S’intravedono le prime forme che sono il prodotto del restyling per l’Orvietana prima squadra. Non trattasi di un nuovo modello, più semplicemente dell’aggiornamento di quello che aveva già incontrato i favori del pubblico e della classifica nell’ultimo campionato poi abortito.

Arcipreti, Cioci e Ciccone stanno facendo squadra e, quale primo risultato, la firma di Mario Di Patrizi, venti anni compiuti da poco, parecchi dei quali già trascorsi a rincorrere la palla.

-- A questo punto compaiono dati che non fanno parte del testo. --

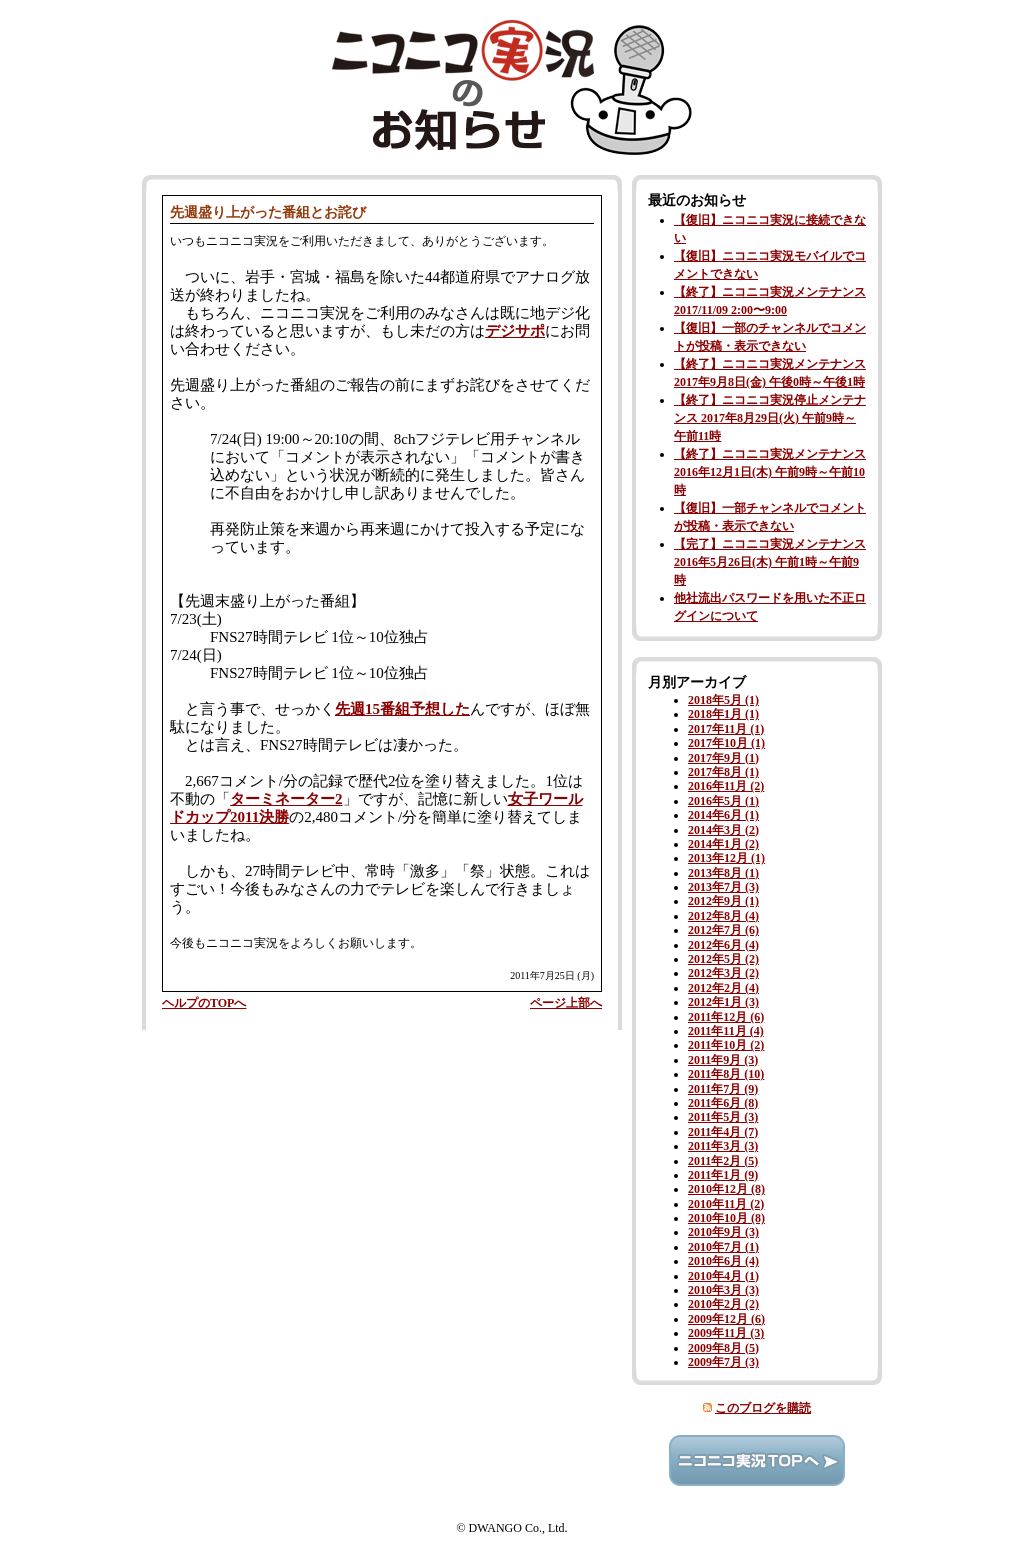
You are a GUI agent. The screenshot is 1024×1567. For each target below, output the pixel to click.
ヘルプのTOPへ (204, 1003)
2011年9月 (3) (723, 1060)
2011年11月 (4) (726, 1031)
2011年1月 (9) (723, 1175)
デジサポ (515, 331)
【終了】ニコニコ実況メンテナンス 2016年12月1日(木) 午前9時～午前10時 (770, 472)
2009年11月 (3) (726, 1333)
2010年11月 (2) (726, 1204)
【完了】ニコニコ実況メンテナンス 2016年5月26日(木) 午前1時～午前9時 (770, 562)
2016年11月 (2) (726, 786)
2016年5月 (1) (723, 801)
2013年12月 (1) (726, 858)
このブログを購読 (763, 1408)
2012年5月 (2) (723, 959)
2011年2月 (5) (723, 1161)
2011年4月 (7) (723, 1132)
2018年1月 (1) (723, 714)
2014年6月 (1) (723, 815)
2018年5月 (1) (723, 700)
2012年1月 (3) (723, 1002)
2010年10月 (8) (726, 1218)
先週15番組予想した (402, 709)
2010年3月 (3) (723, 1290)
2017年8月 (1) (723, 772)
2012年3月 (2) (723, 973)
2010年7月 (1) (723, 1247)
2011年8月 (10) (726, 1074)
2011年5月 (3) (723, 1117)
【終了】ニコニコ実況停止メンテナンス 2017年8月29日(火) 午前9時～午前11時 (770, 418)
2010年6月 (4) (723, 1261)
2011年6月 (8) (723, 1103)
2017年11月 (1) (726, 729)
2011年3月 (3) (723, 1146)
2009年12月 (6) (726, 1319)
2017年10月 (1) (726, 743)
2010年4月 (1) (723, 1276)
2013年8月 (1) (723, 873)
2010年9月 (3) (723, 1232)
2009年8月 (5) (723, 1348)
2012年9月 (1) (723, 901)
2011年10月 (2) (726, 1045)
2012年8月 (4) (723, 916)
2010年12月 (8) (726, 1189)
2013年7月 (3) (723, 887)
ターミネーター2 (286, 799)
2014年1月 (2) (723, 844)
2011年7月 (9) (723, 1089)
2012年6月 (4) (723, 945)
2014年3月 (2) (723, 830)
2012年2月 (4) (723, 988)
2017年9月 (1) (723, 758)
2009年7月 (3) (723, 1362)
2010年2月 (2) (723, 1304)
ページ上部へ (566, 1003)
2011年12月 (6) (726, 1017)
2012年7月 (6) (723, 930)
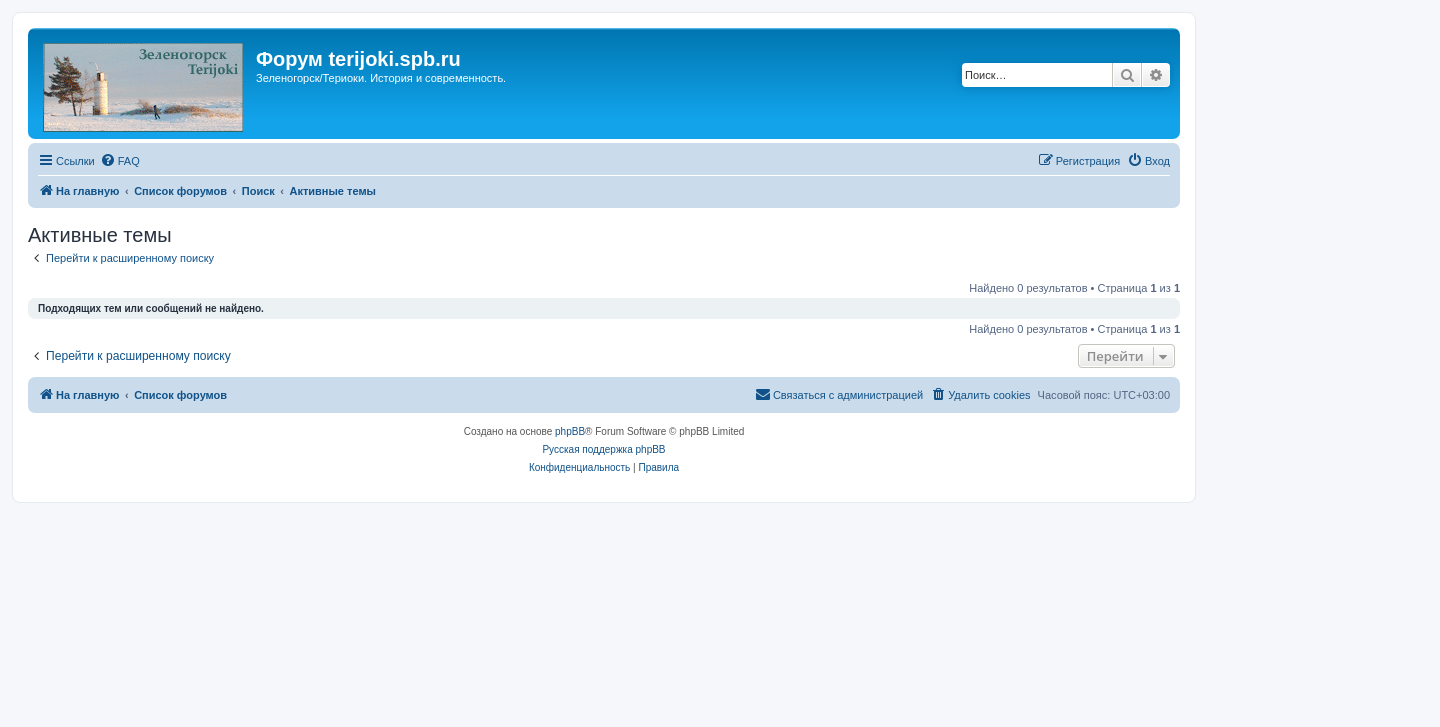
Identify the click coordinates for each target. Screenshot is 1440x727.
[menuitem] (120, 161)
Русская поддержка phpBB (603, 449)
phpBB (570, 431)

Ternano, scuola Campitello e Ternana fino all’Under 17 rossoverde a precedere le prime esperienze, prima di essere svincolato dalla Società rossoverde, in prestito tra i dilettanti con Spoleto e Assisi Subasio, nelle quali ha conosciuto e si è meritato gli apprezzamenti di Arcipreti.

Che lo definisce giocatore di sostanza, tanta quantità e qualità più che discreta, per fare la sua bella figura in mezzo al campo, dove ai riconfermati Cotigni d Guazzaroni andrà ad aggiungersi un play con la P maiuscola, avanti a una retroguardia che avrà anche una coppia centrale nuova di zecca.

Acquisizioni, cui il trio tecnico assegna un’importanza niente affatto marginale per migliorare lo standard generale del nuovo undici. Giungono, a raffica, parecchie conferme per i giovani cresciuti nel vivaio e poi bloccati dalla pandemia prima di una valutazione definitiva.